Je vais maintenant transférer la Vierge de dix-neuf ans à quatre journées d'ici ; en sorte qu'avec la grâce de Dieu avant peu nous aurons dans toutes nos chrétientés des écoles et des Vierges zélées et édifiantes. Cela ranimera la piété. Nos jeunes filles vont se mettre à étudier, et nos jeunes femmes aussi. Cela commence fort bien, et cela était plus nécessaire en Chine qu'ailleurs.

Nos meilleures âmes sont des filles et des femmes, parce que le commerce qu'ont les hommes avec les païens en perd beaucoup. Cependant jusqu'ici presque aucune femme ni fille ne savait lire, ni n'entendait les prières qui sont d'un style aussi différent du commun que le latin l'est du français. Elles les prononçaient très mal ; à présent, elles apprendront à les bien prononcer et à les entendre. Quelques-unes étant bien instruites, instruiront les autres. Celle qui l'est le plus, c'est la fille de mon hôte de la ville ; elle comprend non seulement les prières, le catéchisme, etc., mais I'IMITATION qu'on a traduite dans un style extrêmement relevé, la Vie des Saints, et presque tout. Hier elle a étudié, - en un seul jour ! - un livre pour faire connaître Dieu aux païens par la vue des créatures. Celle qui est allée dans la province du Yunnan, selon la vision qu'elle a eue de la sainte Vierge, comprend aussi l’IMITATION, etc.

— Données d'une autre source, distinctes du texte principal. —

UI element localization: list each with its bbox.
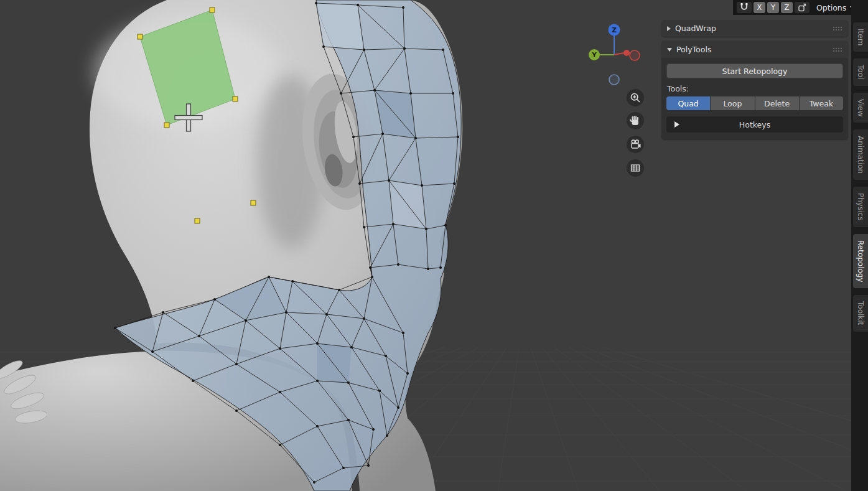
gizmo-axis-x-negative[interactable] xyxy=(630,50,640,60)
sidebar-tab-strip: Item Tool View Animation Physics Retopol… xyxy=(851,0,868,491)
axis-y-toggle[interactable]: Y xyxy=(767,2,779,13)
start-retopology-button[interactable]: Start Retopology xyxy=(666,63,843,78)
tool-mode-row: Quad Loop Delete Tweak xyxy=(666,96,843,110)
tab-view[interactable]: View xyxy=(853,93,868,123)
zoom-button[interactable] xyxy=(627,89,644,106)
snap-button[interactable] xyxy=(737,2,752,13)
polytools-panel-title: PolyTools xyxy=(676,45,829,54)
axis-x-toggle[interactable]: X xyxy=(754,2,765,13)
camera-view-button[interactable] xyxy=(627,136,644,153)
tab-toolkit[interactable]: Toolkit xyxy=(853,295,868,331)
zoom-icon xyxy=(630,92,641,103)
tab-animation[interactable]: Animation xyxy=(853,129,868,180)
quadwrap-panel-header[interactable]: QuadWrap xyxy=(661,20,848,37)
toggle-ortho-button[interactable] xyxy=(627,159,644,177)
hand-icon xyxy=(630,115,641,126)
grid-icon xyxy=(630,162,641,174)
snap-magnet-icon xyxy=(739,2,749,12)
tools-label: Tools: xyxy=(667,84,842,93)
tab-retopology[interactable]: Retopology xyxy=(853,234,868,289)
tab-tool[interactable]: Tool xyxy=(853,58,868,85)
polytools-panel: PolyTools Start Retopology Tools: Quad L… xyxy=(661,41,848,139)
tool-tweak-button[interactable]: Tweak xyxy=(800,96,843,110)
quadwrap-panel-title: QuadWrap xyxy=(675,24,829,33)
hotkeys-subpanel-header[interactable]: Hotkeys xyxy=(666,116,843,133)
panel-grip-handle[interactable] xyxy=(833,26,842,31)
tool-delete-button[interactable]: Delete xyxy=(755,96,799,110)
move-view-button[interactable] xyxy=(627,112,644,129)
tab-physics[interactable]: Physics xyxy=(853,187,868,227)
blender-window: X Y Z Options Z Y xyxy=(0,0,868,491)
options-label: Options xyxy=(816,3,846,12)
triangle-right-icon xyxy=(674,121,679,128)
panel-grip-handle[interactable] xyxy=(833,47,842,52)
options-dropdown[interactable]: Options xyxy=(814,3,857,12)
camera-icon xyxy=(630,139,641,150)
chevron-down-icon xyxy=(667,48,672,52)
viewport-header: X Y Z Options xyxy=(733,0,868,15)
gizmo-z-label: Z xyxy=(612,26,617,34)
tab-item[interactable]: Item xyxy=(853,22,868,52)
proportional-editing-button[interactable] xyxy=(795,2,810,13)
hotkeys-label: Hotkeys xyxy=(739,120,770,129)
tool-quad-button[interactable]: Quad xyxy=(666,96,710,110)
proportional-editing-icon xyxy=(797,2,807,12)
gizmo-y-label: Y xyxy=(591,51,597,58)
polytools-panel-body: Start Retopology Tools: Quad Loop Delete… xyxy=(661,58,848,139)
navigation-gizmo[interactable]: Z Y xyxy=(579,17,653,91)
polytools-panel-header[interactable]: PolyTools xyxy=(661,41,848,58)
chevron-right-icon xyxy=(667,26,671,31)
quadwrap-panel: QuadWrap xyxy=(661,20,848,37)
gizmo-axis-x-positive[interactable] xyxy=(623,50,630,56)
axis-z-toggle[interactable]: Z xyxy=(781,2,793,13)
gizmo-axis-z-negative[interactable] xyxy=(609,75,619,85)
n-panel-sidebar: QuadWrap PolyTools Start Retopology Tool… xyxy=(661,20,848,144)
tool-loop-button[interactable]: Loop xyxy=(711,96,754,110)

Voilà comment la sainte Vierge bénit, protège, établit cette œuvre en Chine ; priez pour qu'elle s'y conserve, qu'elle s'y augmente de jour en jour. Jamais je n'eusse osé entreprendre cela ici.

C'est la Providence qui a commencé l'œuvre, et qui sans doute la confirmera, la consommera pour la plus grande gloire de Dieu et le salut des âmes. Amen, amen.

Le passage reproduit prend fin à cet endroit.